Wednesday, January 9, 2008

'TZP is one for posterity'









Ram Madhvani, who directed the song Bheja Kum in Taare Zameen Par, tells Sandhya Iyer how he’s not surprised by the huge success of the film

Ram Madhvani’s association with Aamir Khan dates back to the time when the former made the highly quirky and critically acclaimed Let’s Talk. Aamir was hugely impressed by the film and became an acquaintance of the director. Meanwhile, Madhvani kept busy with his career as a high-flying ad filmmaker. However, when Aamir fell short of time during the shooting of Taare Zameen Par, he approached him to direct the song, Bheja Kum in the film.The Let’s Talk director says he agreed immediately, no questions asked. “When Aamir Khan asks something, there’s no way one is going to refuse,” he says.


The song comes at a key point in the film, where the child protagonist breaks down emotionally. The director says he had several meetings with Aamir and the creative team before putting together the song. “I didn’t want anyone to see the song out of the context of the film. I wanted it to be within the ‘sur’ and ‘tone’ of the film. Aamir gave me a lot of his ideas, so it would be wrong for me to say that the inputs were all mine. I should say I was the guest director of the film.”As for the creative aspect of the song, he says, “The idea of the song was to depict what was going on in the kid’s head. How do you visualise that? There were three levels in the song that we approached. The first one was one where Darsheel (Ishaan) sees letters as mirror images and basically as gibberish. The second level has him seeing letters as creepy spiders that scare him. His graph progresses from confusion to frustration and then anger. He finally ‘loses it’ and those red crosses signify how he is getting ‘cancelled out’ by everyone. Finally, in his own mind, he has cancelled himself out. The song is important because Darsheel goes steadily downhill in this song and stops talking altogether. It’s a full stop for him. So we basically were trying to externalise what he was experiencing internally.”

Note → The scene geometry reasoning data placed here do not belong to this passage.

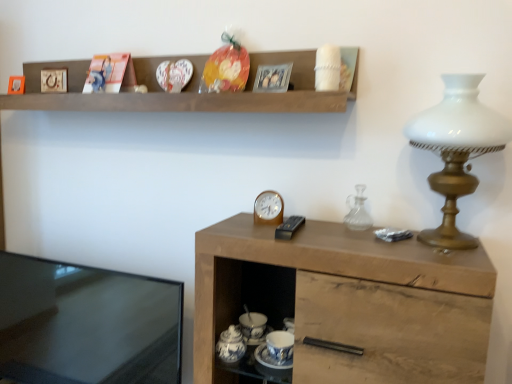 This screenshot has height=384, width=512. I want to click on vacant area that is in front of transparent glass carafe at right, so click(x=373, y=248). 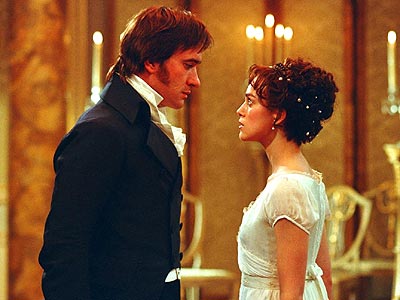 Locate an element on the screen. The image size is (400, 300). candle flame is located at coordinates (96, 37), (250, 30), (258, 33), (271, 20), (279, 30), (288, 32), (390, 36). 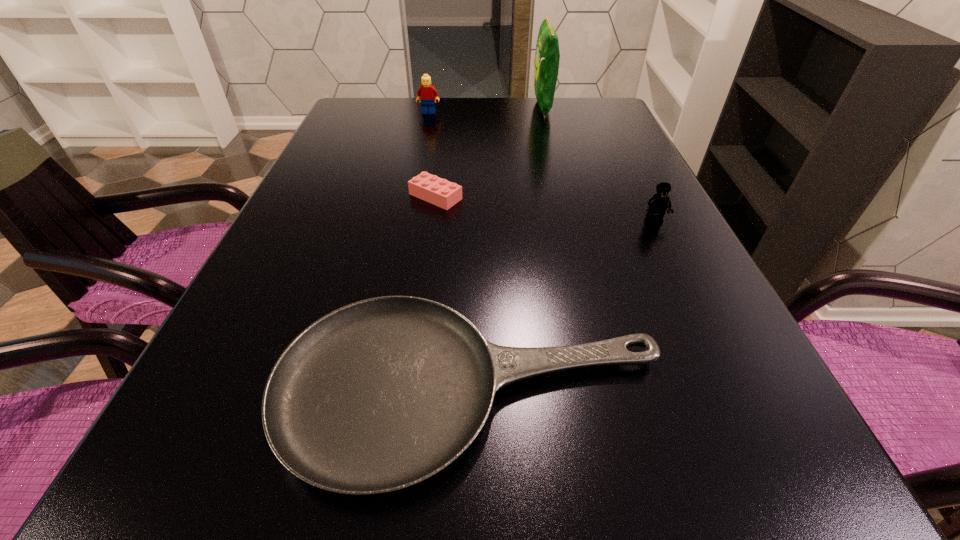 You are a GUI agent. You are given a task and a screenshot of the screen. Output one action in this format:
    pyautogui.click(x=<x>, y=<y>)
    Task: Click on the tallest object
    This screenshot has height=540, width=960.
    Given the screenshot: What is the action you would take?
    pyautogui.click(x=547, y=56)

Identify the location of the tallest Lego. This screenshot has height=540, width=960. (426, 93).

Where is `the farthest Lego`? The image size is (960, 540). the farthest Lego is located at coordinates (426, 93).

Identify the location of the rightmost Lego. This screenshot has width=960, height=540. (657, 205).

This screenshot has height=540, width=960. I want to click on the second shortest Lego, so click(x=657, y=205).

This screenshot has height=540, width=960. In order to click on the second farthest Lego in this screenshot , I will do `click(430, 188)`.

Locate an element on the screen. The height and width of the screenshot is (540, 960). the third nearest object is located at coordinates [x=430, y=188].

I want to click on the nearest object, so click(378, 395).

This screenshot has height=540, width=960. I want to click on frying pan, so click(x=378, y=395).

In order to click on free location located 0.300m on the front-facing side of the tallest object in this screenshot , I will do `click(435, 107)`. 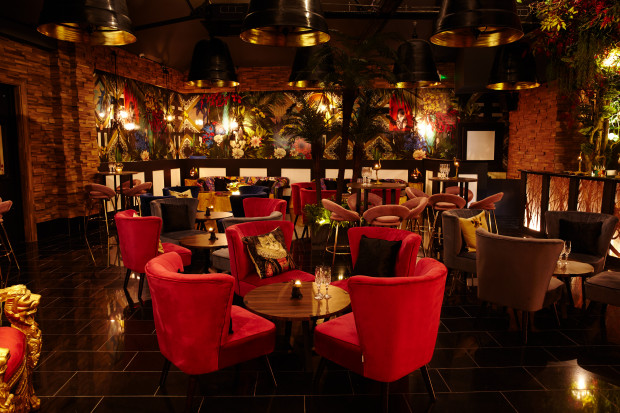 The height and width of the screenshot is (413, 620). Identify the location of black pillow. (374, 261). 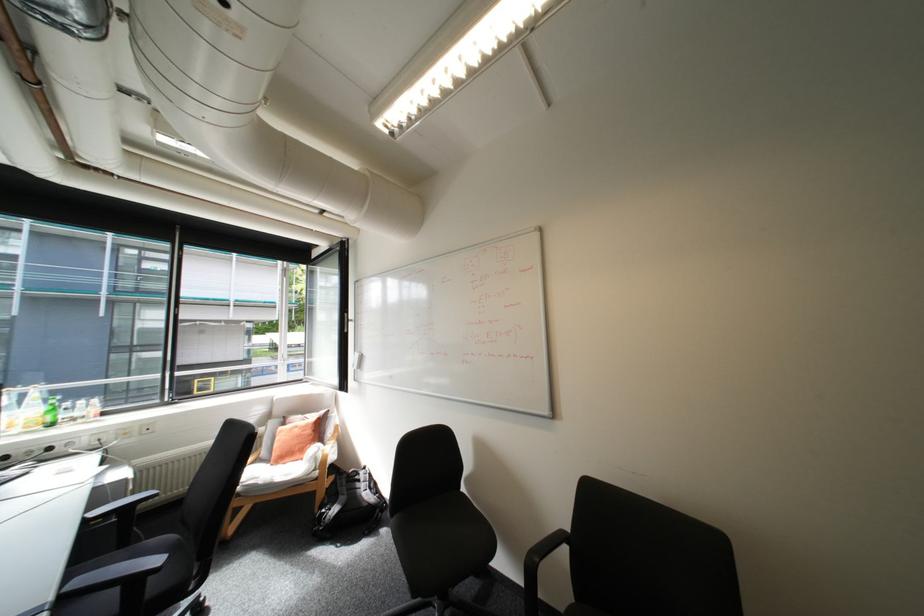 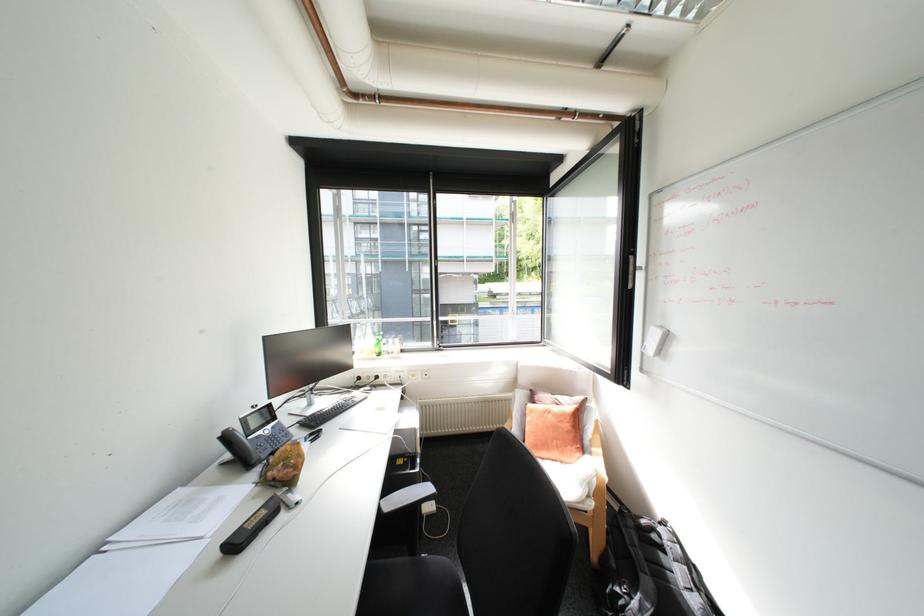 Find the pixel in the second image that matches point 353,367 in the first image.

(633, 346)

Did he imagine the film to turn out to be as significant as it has this year? “Well, when I saw the rough cut of the film last November, I knew it would be a very important film. There are very few films that are attitude-changing ones, this is one of them. I was overcome by the sincerity and honesty in the film. Now the reactions to the film have been quite incredible. I’ve had SMSes saying ‘I’m happy to be alive and see a film like this.’”It must be heartening to see unconventional subjects being lapped up so affectionately even by the box-office? His own film,
Let’s Talk, was one of its kind when it released. Madhvani disagrees with this theory, “Everyone’s been saying that it’s good that such films do well. I, for one, believe that the market has been underestimating the audiences for too long. Any good, sincere film will do well, so I’m not in the least surprised by TZP’s huge success. It’s one for posterity. Aamir himself doesn’t look at films as being commercial or non-commercial. Once he associates himself with a subject, he will do everything to ‘protect’ the tone of its voice,” he says.

In spite of making a successful debut with Let’s Talk, the director preferred to go back to commercials. One wonders what kept him away for so long? Here, he offers no definite answers and says he was just busy with other things (a documentary film on Amitabh Bachchan being one of the things he did). But the filmmaker has now agreed to director a fantasy film for Vidhu Vinod Chopra, with whom he worked earlier in Mission Kashmir as associate director. “I’ve always wanted to make movies from the age of 16. I’m in the process of scripting the film (for Vidhu Vinod Chopra), which we hope to call Talisman. The film is based on a story written in 1892 called Chandrakanta,” he tells us.As for being the director who gave Boman Irani his career-defining role with

Let’s Talk, he says, “Oh, Boman’s a friend and I think he’s too talented for anyone to keep him hidden anyway.”